In 10 days, he will compete in the USA Track and Field Indoor Senior Men's National Championships. His 2:25.09 in the 1K qualified at Ocean Breeze qualified him.
"It's a nice chance to run very fast," Dearie said, adding, "I think 2:23 is in his wheelhouse -- Why not give him a shot?"
Then it's off to the New York State Championships, where he will probably run the 600m and 1K.
"Whatever he (Dearie) wants me to do, I'll do," Payamps said. "I trust the coach to do what's best for me."
Outdoors is still a way off, but there's a DMR in late April at the Penn Relays, which both Payamps and Dearie are already thinking about.
Last year Payamps ran 4:08.34 for his anchor 1600m leg at Penn, and St.

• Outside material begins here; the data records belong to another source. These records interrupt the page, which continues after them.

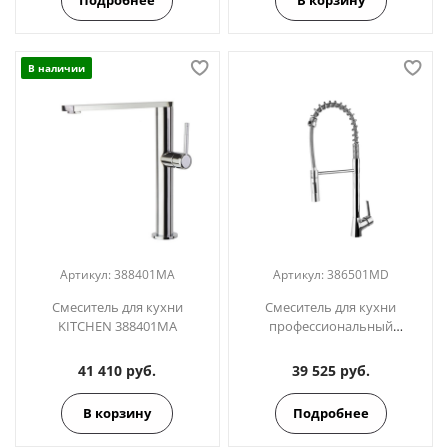
В наличии
Артикул:
388401MA
Артикул:
386501MD
Смеситель для кухни
Смеситель для кухни
KITCHEN 388401MA
профессиональный
KITCHEN 386501MD
41 410 руб.
39 525 руб.
В корзину
Подробнее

Anthony's ran under 10 minutes (9:59.87), but the Friars came up short to Hopewell Valley, and specifically Sean Dolan's 4:07.57, which his squad the win in 9:57.77.
Also on Dearie's mind is the 4:05.4 school record in the mile, last set by Gregorek, New York State record of 4:02.7, which was set by Matt Centrowitz Sr in 1973.
"We're going to try to find a race where he can run fast," Dearie said, "but we're not going to chase the thing the whole season."
With personal bests of 1:52.51 in the 800m, 4:08.32 in the mile and 8:56.06 in the 3200m, plus excellent cross country credentials and a solid academic resume, the colleges came calling.
Next year, he'll take his talents to Georgetown University, where he'll join a talented stable of middle-distance runners.
Payamps said Hoyas men's distance coach Brandon Bonsey "laid out a four-year plan that appealed to me."
That, plus the academic reputation of Georgetown and it's location as a cultural center, also seemed like a good fit.
So Payamps might have a few good years ahead of him, too.